Problem 1.7. Show that |\sigma|=\mathsf{inv}(\sigma), where \mathrm{inv}(\sigma) is the cardinality of the set \{1 \leq i<j \leq n\ \colon\ \sigma(i)>\sigma(j)\} of inversions in the permutation \sigma. Hence compute the diameter of G=\mathrm{Cay}(S,T).

We conclude that the metric Gibbs measure on G=\mathrm{Cay}(S,T) is

\mathbb{P}(\sigma)=\frac{1}{Z}q^{\mathsf{inv}(\sigma)}.

This is a famous probability measure on permutations called the Mallows measure; it arises in theoretical computer science in the analysis of sorting algorithms.
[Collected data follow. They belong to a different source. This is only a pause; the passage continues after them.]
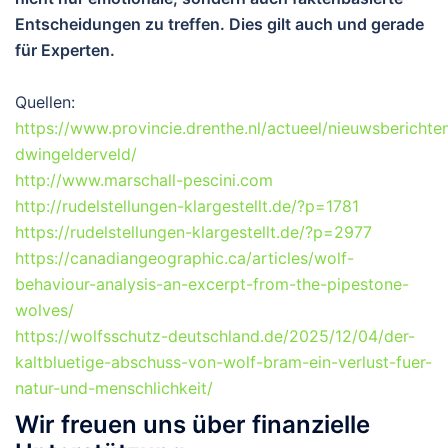
Entscheidungen zu treffen. Dies gilt auch und gerade
für Experten.
Quellen:
https://www.provincie.drenthe.nl/actueel/nieuwsbericht
dwingelderveld/
http://www.marschall-pescini.com
http://rudelstellungen-klargestellt.de/?p=1781
https://rudelstellungen-klargestellt.de/?p=2977
https://canadiangeographic.ca/articles/wolf-
behaviour-analysis-an-excerpt-from-the-pipestone-
wolves/
https://wolfsschutz-deutschland.de/2025/12/04/der-
kaltbluetige-abschuss-von-wolf-bram-ein-verlust-fuer-
natur-und-menschlichkeit/
Wir freuen uns über finanzielle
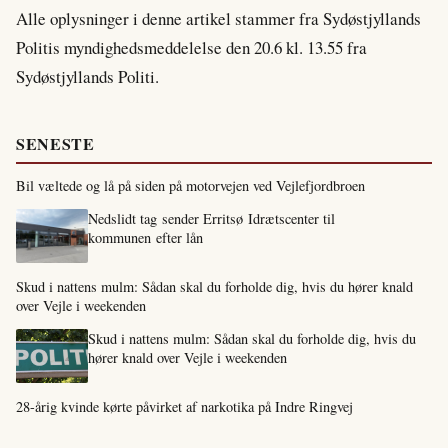
Alle oplysninger i denne artikel stammer fra Sydøstjyllands
Politis myndighedsmeddelelse den 20.6 kl. 13.55 fra
Sydøstjyllands Politi.
SENESTE
Bil væltede og lå på siden på motorvejen ved Vejlefjordbroen
Nedslidt tag sender Erritsø Idrætscenter til
kommunen efter lån
Skud i nattens mulm: Sådan skal du forholde dig, hvis du hører knald
over Vejle i weekenden
Skud i nattens mulm: Sådan skal du forholde dig, hvis du
hører knald over Vejle i weekenden
28-årig kvinde kørte påvirket af narkotika på Indre Ringvej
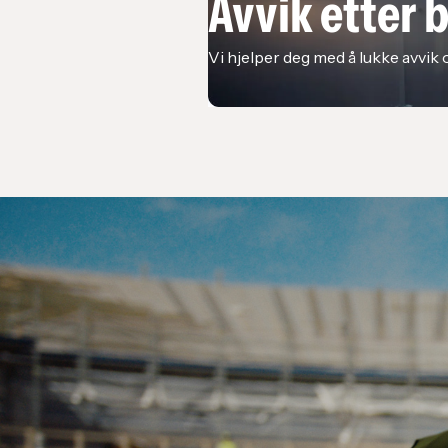
Avvik etter 
Vi hjelper deg med å lukke avvik 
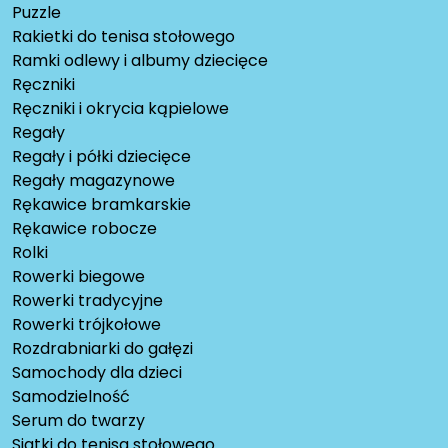
Puzzle
Rakietki do tenisa stołowego
Ramki odlewy i albumy dziecięce
Ręczniki
Ręczniki i okrycia kąpielowe
Regały
Regały i półki dziecięce
Regały magazynowe
Rękawice bramkarskie
Rękawice robocze
Rolki
Rowerki biegowe
Rowerki tradycyjne
Rowerki trójkołowe
Rozdrabniarki do gałęzi
Samochody dla dzieci
Samodzielność
Serum do twarzy
Siatki do tenisa stołowego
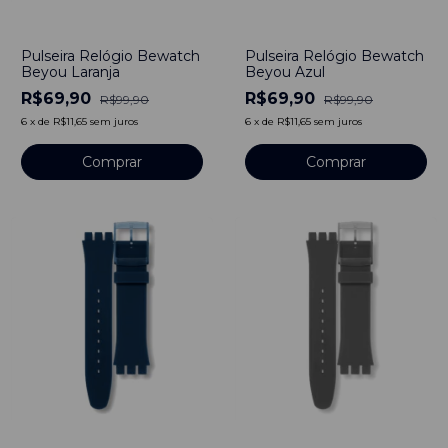
-
30
%
-
30
%
Pulseira Relógio Bewatch
Pulseira Relógio Bewatch
Beyou Azul
Beyou Laranja
R$69,90
R$69,90
R$99,90
R$99,90
6
x
de
R$11,65
sem juros
6
x
de
R$11,65
sem juros
Comprar
Comprar
-
30
%
-
30
%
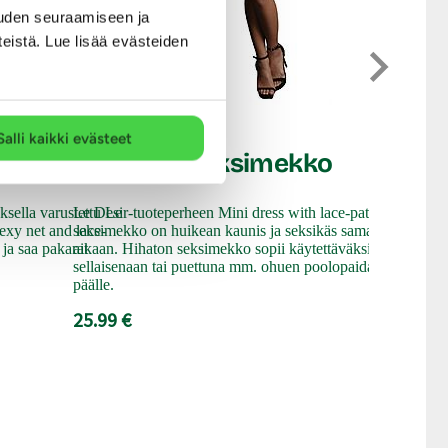
uden seuraamiseen ja
teistä. Lue lisää evästeiden
NO:XQSE
Linger
Le Desir
Salli kaikki evästeet
mekko
Hannah - Seksimekko
Jos haluat p
ksella varustettu Le
Le Desir-tuoteperheen Mini dress with lace-pattern-
seksikkäästi,
exy net and lace-
seksimekko on huikean kaunis ja seksikäs samaan
Lingerie dre
ja saa pakarat
aikaan. Hihaton seksimekko sopii käytettäväksi
Vartaloa eroo
sellaisenaan tai puettuna mm. ohuen poolopaidan
verkkomekko 
päälle.
pehmeää mat
25.99 €
29.99 €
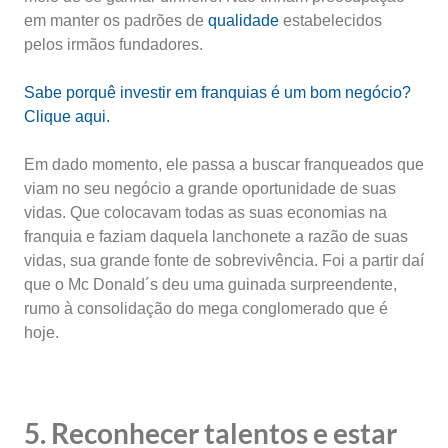
em manter os padrões de
qualidade
estabelecidos
pelos irmãos fundadores.
Sabe porquê investir em franquias é um bom negócio?
Clique aqui.
Em dado momento, ele passa a buscar franqueados que
viam no seu negócio a grande oportunidade de suas
vidas. Que colocavam todas as suas economias na
franquia e faziam daquela lanchonete a razão de suas
vidas, sua grande fonte de sobrevivência. Foi a partir daí
que o Mc Donald´s deu uma guinada surpreendente,
rumo à consolidação do mega conglomerado que é
hoje.
5. Reconhecer talentos e estar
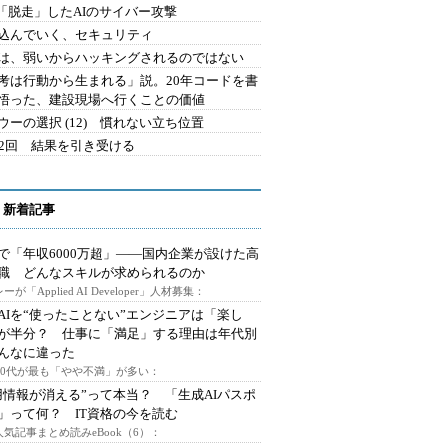
2.「脱走」したAIのサイバー攻撃
込んでいく、セキュリティ
は、弱いからハッキングされるのではない
考は行動から生まれる」説。20年コードを書
悟った、建設現場へ行くことの価値
ウーの選択 (12) 慣れない立ち位置
42回 結果を引き受ける
 新着記事
で「年収6000万超」――国内企業が設けた高
I職 どんなスキルが求められるのか
ーが「Applied AI Developer」人材募集：
AIを“使ったことない”エンジニアは「楽し
が半分？ 仕事に「満足」する理由は年代別
んなに違った
～30代が最も「やや不満」が多い：
用情報が消える”って本当？ 「生成AIパスポ
」って何？ IT資格の今を読む
人気記事まとめ読みeBook（6）：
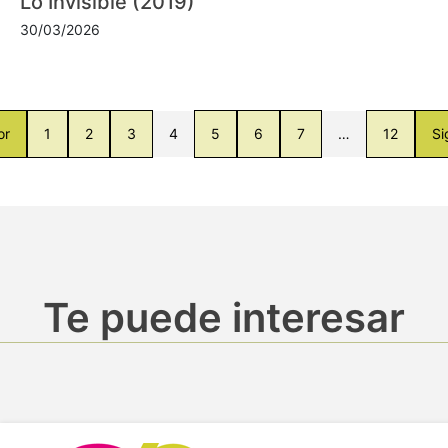
Lo Invisible (2019)
30/03/2026
or
1
2
3
4
5
6
7
…
12
Si
Te puede interesar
It is a remarkable fact that the partition function

Z=\sum\limits_{\sigma \in S} q^{|\mathsf{inv}(\sigma)|}.

It is a remarkable fact that this partition function can be evaluated exactly, i.e. this stat mech model is exactly solvable. For any positive integer k, the corresponding q-number is

[k]_q = 1+q+ \dots + q^{k-1},

so that in particular [k]_1=k reverts to an ordinary number at q=1. The q-factorial is accordingly defined as

[k]_q! = [1]_q[2]_q \dots [k]_q.

Here’s a pretty thing.

Theorem 1.1. The partition function for Mallows measure is Z=[n]_q!.
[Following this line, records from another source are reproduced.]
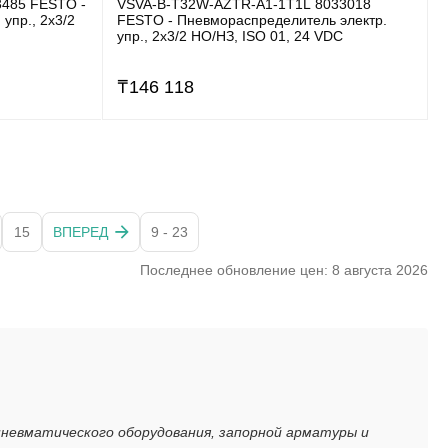
3485 FESTO -
VSVA-B-T32W-AZTR-A1-1T1L 8033018
упр., 2x3/2
FESTO - Пневмораспределитель электр.
упр., 2x3/2 НO/НЗ, ISO 01, 24 VDC
₸
146 118
15
ВПЕРЕД
9 - 23
Последнее обновление цен: 8 августа 2026
пневматического оборудования, запорной арматуры и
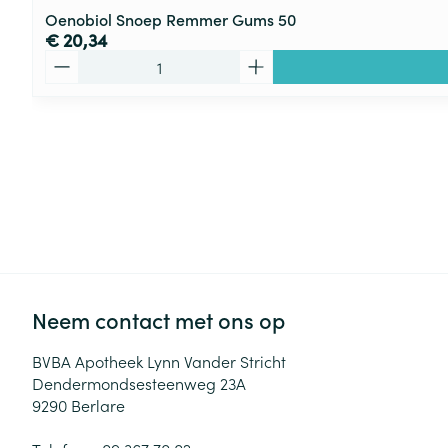
Oenobiol Snoep Remmer Gums 50
€ 20,34
Aantal
Neem contact met ons op
BVBA Apotheek Lynn Vander Stricht
Dendermondsesteenweg 23A
9290
Berlare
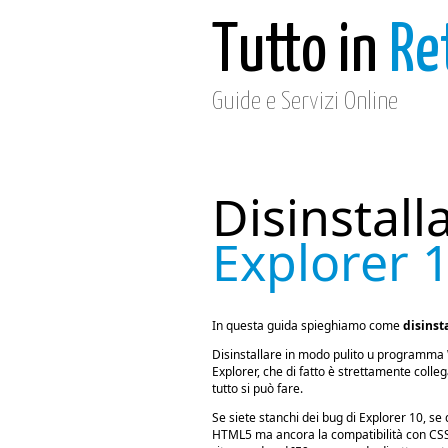
Tutto in
Re
Guide e Servizi Online
Disinstall
Explorer 
In questa guida spieghiamo come
disinst
Disinstallare in modo pulito u programma 
Explorer, che di fatto è strettamente coll
tutto si può fare.
Se siete stanchi dei bug di Explorer 10, s
HTML5 ma ancora la compatibilità con CSS3 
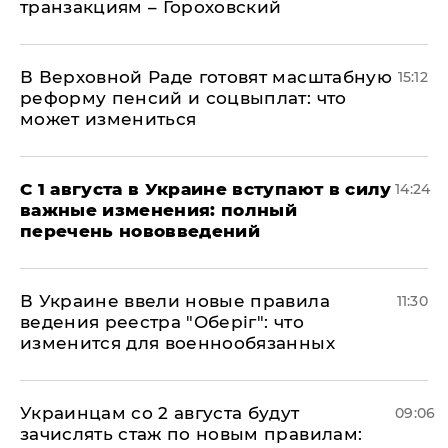
транзакциям – Гороховский
В Верховной Раде готовят масштабную
15:12
реформу пенсий и соцвыплат: что
может измениться
С 1 августа в Украине вступают в силу
14:24
важные изменения: полный
перечень нововведений
В Украине ввели новые правила
11:30
ведения реестра "Оберіг": что
изменится для военнообязанных
Украинцам со 2 августа будут
09:06
зачислять стаж по новым правилам:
Now you can derive many things, including the following.

Problem 1.8. Find a formula for the expected number of inversions in a random permutation whose distribution is Mallows measure. Using your result, find a formula for the expected number of inversions in a uniformly random permutation.